There are numerous units in my block where people over the years have tiled all their floors. Whether with permission or not, I have no idea.
Currently, there is a family of 5 below me who play drums, scrape chairs across the floor, drop objects on the tiles, stamp around, open and close sliding doors, and chat loudly. I can even hear them wee in the night. All of this noise keeps me awake. They start before 7am and are still going at 11:30pm.
Can I get the Strata Manager to tell them to either carpet the floors and/or lay down rugs? The building was originally designed with carpets on all floors except the bathrooms and kitchens.
Assuming you have tried to get the owners downstairs to cut down the noise by asking them to put down rugs and be more considerate, and they haven’t complied, now check your by-laws.

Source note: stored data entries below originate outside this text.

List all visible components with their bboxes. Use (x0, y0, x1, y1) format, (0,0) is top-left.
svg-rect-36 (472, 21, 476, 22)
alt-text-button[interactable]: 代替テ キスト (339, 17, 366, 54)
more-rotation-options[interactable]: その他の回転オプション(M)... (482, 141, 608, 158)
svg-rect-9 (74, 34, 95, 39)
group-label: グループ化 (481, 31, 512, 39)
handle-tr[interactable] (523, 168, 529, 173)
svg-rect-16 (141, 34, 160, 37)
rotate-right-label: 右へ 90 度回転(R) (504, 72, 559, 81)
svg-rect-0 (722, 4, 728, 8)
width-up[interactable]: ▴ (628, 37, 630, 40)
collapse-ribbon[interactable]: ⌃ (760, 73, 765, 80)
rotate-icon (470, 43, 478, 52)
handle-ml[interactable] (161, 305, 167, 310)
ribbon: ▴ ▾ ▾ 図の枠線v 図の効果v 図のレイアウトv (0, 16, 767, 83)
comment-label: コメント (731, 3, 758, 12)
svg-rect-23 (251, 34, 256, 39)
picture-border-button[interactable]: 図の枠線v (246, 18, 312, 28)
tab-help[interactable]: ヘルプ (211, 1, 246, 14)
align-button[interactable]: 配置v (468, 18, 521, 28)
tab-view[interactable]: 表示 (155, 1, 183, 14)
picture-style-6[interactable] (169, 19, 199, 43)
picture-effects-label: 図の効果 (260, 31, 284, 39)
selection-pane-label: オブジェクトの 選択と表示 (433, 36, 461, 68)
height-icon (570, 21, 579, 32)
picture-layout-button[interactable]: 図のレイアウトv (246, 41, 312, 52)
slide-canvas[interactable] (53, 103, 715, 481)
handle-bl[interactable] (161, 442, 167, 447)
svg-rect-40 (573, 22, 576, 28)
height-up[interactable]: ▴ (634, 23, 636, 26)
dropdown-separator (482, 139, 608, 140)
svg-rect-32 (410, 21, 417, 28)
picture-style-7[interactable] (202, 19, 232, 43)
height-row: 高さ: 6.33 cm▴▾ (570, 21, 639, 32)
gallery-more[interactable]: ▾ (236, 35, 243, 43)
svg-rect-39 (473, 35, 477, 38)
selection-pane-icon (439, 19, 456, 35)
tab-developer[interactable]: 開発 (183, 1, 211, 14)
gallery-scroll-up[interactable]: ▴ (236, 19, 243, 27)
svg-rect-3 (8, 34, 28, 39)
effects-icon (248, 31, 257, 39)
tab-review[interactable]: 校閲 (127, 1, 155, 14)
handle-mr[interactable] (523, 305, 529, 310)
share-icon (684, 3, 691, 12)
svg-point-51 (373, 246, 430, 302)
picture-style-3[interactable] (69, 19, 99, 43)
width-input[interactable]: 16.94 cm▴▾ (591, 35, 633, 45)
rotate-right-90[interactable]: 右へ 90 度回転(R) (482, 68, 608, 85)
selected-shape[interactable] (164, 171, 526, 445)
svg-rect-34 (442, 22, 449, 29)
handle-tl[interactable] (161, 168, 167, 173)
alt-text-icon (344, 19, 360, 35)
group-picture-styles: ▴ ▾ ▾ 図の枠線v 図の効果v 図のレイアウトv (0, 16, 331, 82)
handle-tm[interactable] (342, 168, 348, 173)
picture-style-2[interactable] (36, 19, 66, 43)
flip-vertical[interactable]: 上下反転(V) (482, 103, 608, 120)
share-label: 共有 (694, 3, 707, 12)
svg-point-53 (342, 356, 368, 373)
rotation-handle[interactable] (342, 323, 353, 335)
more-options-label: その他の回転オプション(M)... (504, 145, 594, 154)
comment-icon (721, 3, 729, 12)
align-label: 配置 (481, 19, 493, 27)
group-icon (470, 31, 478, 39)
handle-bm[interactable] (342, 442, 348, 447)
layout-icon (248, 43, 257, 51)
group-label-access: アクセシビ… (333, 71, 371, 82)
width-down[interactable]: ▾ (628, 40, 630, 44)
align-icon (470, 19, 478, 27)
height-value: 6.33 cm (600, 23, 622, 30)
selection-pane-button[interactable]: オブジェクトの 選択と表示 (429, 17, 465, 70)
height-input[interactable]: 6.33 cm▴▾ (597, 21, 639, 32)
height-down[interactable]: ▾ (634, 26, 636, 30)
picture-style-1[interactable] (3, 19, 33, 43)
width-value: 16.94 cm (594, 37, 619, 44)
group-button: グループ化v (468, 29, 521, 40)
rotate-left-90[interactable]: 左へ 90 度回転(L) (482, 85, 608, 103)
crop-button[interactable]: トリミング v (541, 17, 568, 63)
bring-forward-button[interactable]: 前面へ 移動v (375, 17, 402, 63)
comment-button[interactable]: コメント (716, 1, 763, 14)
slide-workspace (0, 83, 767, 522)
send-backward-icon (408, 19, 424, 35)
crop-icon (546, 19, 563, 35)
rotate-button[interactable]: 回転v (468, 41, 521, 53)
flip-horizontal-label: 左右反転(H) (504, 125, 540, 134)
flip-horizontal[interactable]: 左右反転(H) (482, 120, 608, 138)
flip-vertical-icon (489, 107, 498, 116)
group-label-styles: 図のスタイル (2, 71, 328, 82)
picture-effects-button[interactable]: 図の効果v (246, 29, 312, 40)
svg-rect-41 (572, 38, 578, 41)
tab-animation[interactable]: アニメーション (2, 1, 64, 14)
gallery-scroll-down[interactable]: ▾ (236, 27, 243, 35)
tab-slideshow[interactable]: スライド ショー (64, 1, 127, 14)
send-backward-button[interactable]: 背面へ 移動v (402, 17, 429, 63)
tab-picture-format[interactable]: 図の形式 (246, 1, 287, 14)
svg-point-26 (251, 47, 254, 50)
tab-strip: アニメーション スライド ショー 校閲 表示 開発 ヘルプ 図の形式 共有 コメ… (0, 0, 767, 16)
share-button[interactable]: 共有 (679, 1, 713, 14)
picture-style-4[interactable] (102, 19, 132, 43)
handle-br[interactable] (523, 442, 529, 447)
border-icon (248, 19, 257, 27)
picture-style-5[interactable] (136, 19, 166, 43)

There should be one that says something like “An owner or occupier of a lot must not create any noise on the parcel likely to interfere with the peaceful enjoyment of the owner or occupier of another lot or of any person lawfully using common property.”
There may even be a by-law that forbids owners from removing carpet without permission or subject to the installation of sound insulation.
If either of these are in place, ask your strata committee and/or strata manager to issue a Notice To Comply. In the meantime, start recording the noise, create a noise diary of the kind of excessive noise and when it happened, and get visitors and other owners to give you statutory declarations witnessing the noise from below.
If the committee or strata manager won’t help, apply to Fair Trading for mediation with a view to seeking orders at NCAT.
I feel your pain, it’s why complexs need to ensure the body corporate committee has the rules in place and is proactive enforcing this. If they are not it can be hard to correct without a whole lot of cost and angst for all concerned. Noisey hard surfaces need to have a sound deadening underlay and not just be laid straight on the stripped back concrete floor. Probably the most likely culprits are home renovators/DIYers, off-site investors, or those looking to renovate and on-sell to someone else.